Overall, we found that state of Maryland is failing to enforce existing water pollution laws, allowing illegal pollution that damages Maryland waters and the Chesapeake Bay. The report focuses on three specific areas:

  • Funding. MDE is drastically underfunded and is being tasked with greater responsibility despite overall decreases in funding. Between 2000 and 2009, the budget for the Water Management Administration (WMA) at MDE declined nearly 25 percent while the number of permits in effect doubled. The funding shortages are especially pronounced with respect to the enforcement workforce and the number of inspections. The number of inspectors has decreased by 25 percent, and in 2009 the Office of the Attorney General, which makes up MDE’s small legal staff, had a backlog of 325 cases. These funding and personnel shortages seriously undermine the effectiveness of any enforcement program.
  • Program Design. Apart from these shortfalls, MDE has not designed its enforcement program to effectively deter polluters from violating the CWA and state water quality laws. MDE relies primarily on paper audits of facilities’ self-reports and assesses low penalties that have no deterrent effect. Between 2000 and 2009, the average penalty obtained by WMA per enforcement action was approximately $1,260, a fraction of what the Department is empowered to impose. Under Maryland law, for example, the maximum penalty for each single day of violation of the Clean Water Act is $10,000. Other water protection statutes enforced by MDE allow higher penalties. While MDE is required by state law to publish an annual enforcement and compliance report, these reports fail to provide a full picture of statewide enforcement activities by local governments or other delegated authorities.
  • Citizen Suits.
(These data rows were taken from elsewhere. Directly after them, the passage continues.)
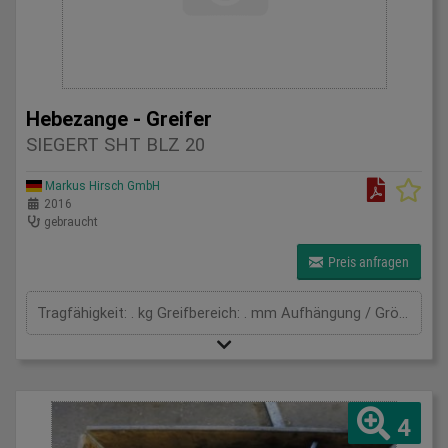
Hebezange - Greifer
SIEGERT SHT BLZ 20
Markus Hirsch GmbH
2016
gebraucht
Preis anfragen
Tragfähigkeit: . kg Greifbereich: . mm Aufhängung / Größe BxL: . 0 Eigengewicht: . kg Tragkraft: . t Spannweite: . mm Gesamtleistungsbedarf: . kW Maschinengewicht ca.: . t Raumbedarf ca.: . m
4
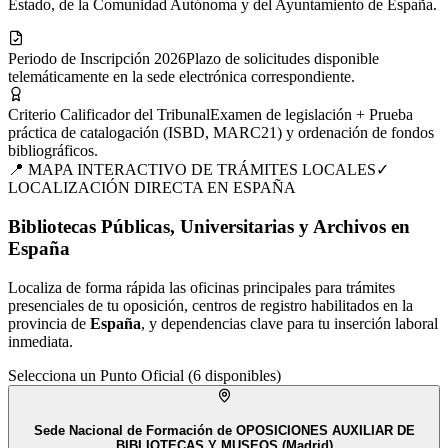
Estado, de la Comunidad Autónoma y del Ayuntamiento de España.
Periodo de Inscripción 2026
Plazo de solicitudes disponible
telemáticamente en la sede electrónica correspondiente.
Criterio Calificador del Tribunal
Examen de legislación + Prueba
práctica de catalogación (ISBD, MARC21) y ordenación de fondos
bibliográficos.
📍 MAPA INTERACTIVO DE TRÁMITES LOCALES
✓
LOCALIZACIÓN DIRECTA EN
ESPAÑA
Bibliotecas Públicas, Universitarias y Archivos en
España
Localiza de forma rápida las oficinas principales para trámites
presenciales de tu
oposición
, centros de registro habilitados en la
provincia de
España
, y dependencias clave para tu inserción laboral
inmediata.
Selecciona un Punto Oficial (
6
disponibles)
Sede Nacional de Formación de OPOSICIONES AUXILIAR DE
BIBLIOTECAS Y MUSEOS (Madrid)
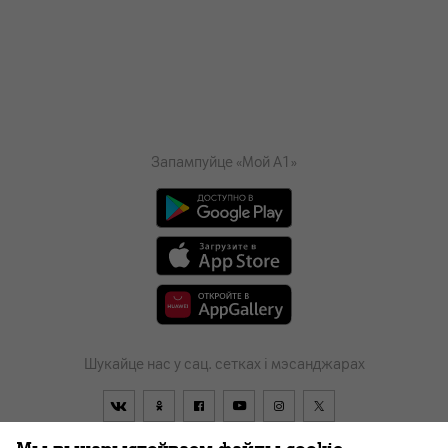
Запампуйце «Мой А1»
Шукайце нас у сац. сетках і мэсанджарах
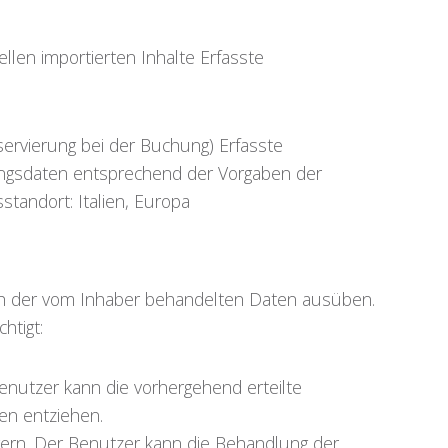
en importierten Inhalte Erfasste
ervierung bei der Buchung) Erfasste
gsdaten entsprechend der Vorgaben der
andort: Italien, Europa
ch der vom Inhaber behandelten Daten ausüben.
htigt:
enutzer kann die vorhergehend erteilte
en entziehen.
ern. Der Benutzer kann die Behandlung der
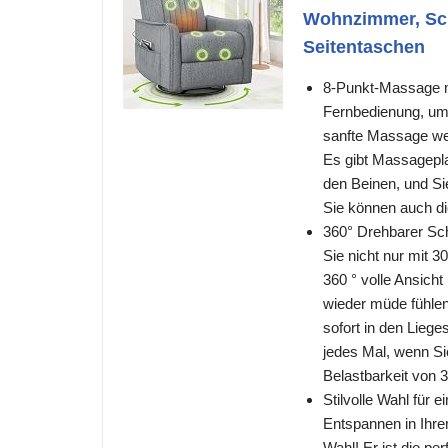
Wohnzimmer, Sch
Seitentaschen
8-Punkt-Massage mi
Fernbedienung, um 
sanfte Massage wer
Es gibt Massagepla
den Beinen, und S
Sie können auch di
360° Drehbarer Sc
Sie nicht nur mit 
360 ° volle Ansich
wieder müde fühlen
sofort in den Liege
jedes Mal, wenn Si
Belastbarkeit von
Stilvolle Wahl für
Entspannen in Ihre
Wahl! Er ist die pe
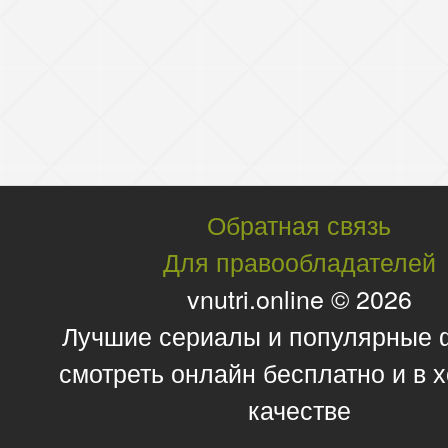
Обратная связь
Для правообладателей
vnutri.online © 2026
Лучшие сериалы и популярные
смотреть онлайн бесплатно и в
качестве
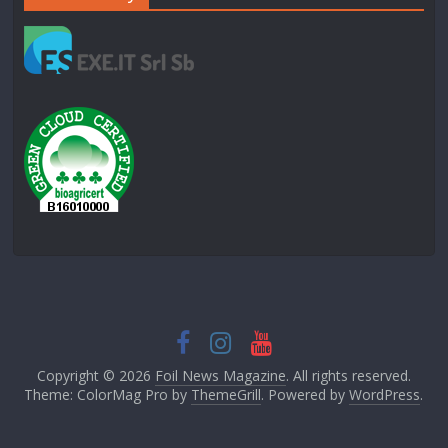
Copyright © 2026
Foil News Magazine
. All rights reserved.
Theme: ColorMag Pro by
ThemeGrill
. Powered by
WordPress
.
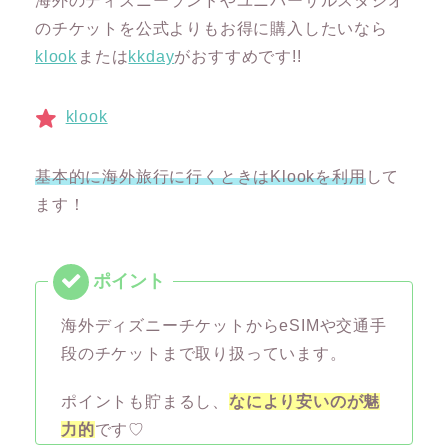
海外のディズニーランドやユニバーサルスタジオ
のチケットを公式よりもお得に購入したいなら
klook
または
kkday
がおすすめです!!
klook
基本的に海外旅行に行くときはKlookを利用
して
ます！
海外ディズニーチケットからeSIMや交通手
段のチケットまで取り扱っています。
ポイントも貯まるし、
なにより安いのが魅
力的
です♡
MDE fails to take advantage of citizen suits to supplement its own enforcement actions and to maximize its limited resources. Citizen suits are an essential component to any enforcement program because they serve as a backstop to catch violations that an agency cannot or will not address. Several current and former government officials and environmental groups told us that MDE’s skepticism toward citizen suits foments distrust between MDE and the public interest groups, potentially valuable allies in the effort to ensure federal and state water laws are enforced.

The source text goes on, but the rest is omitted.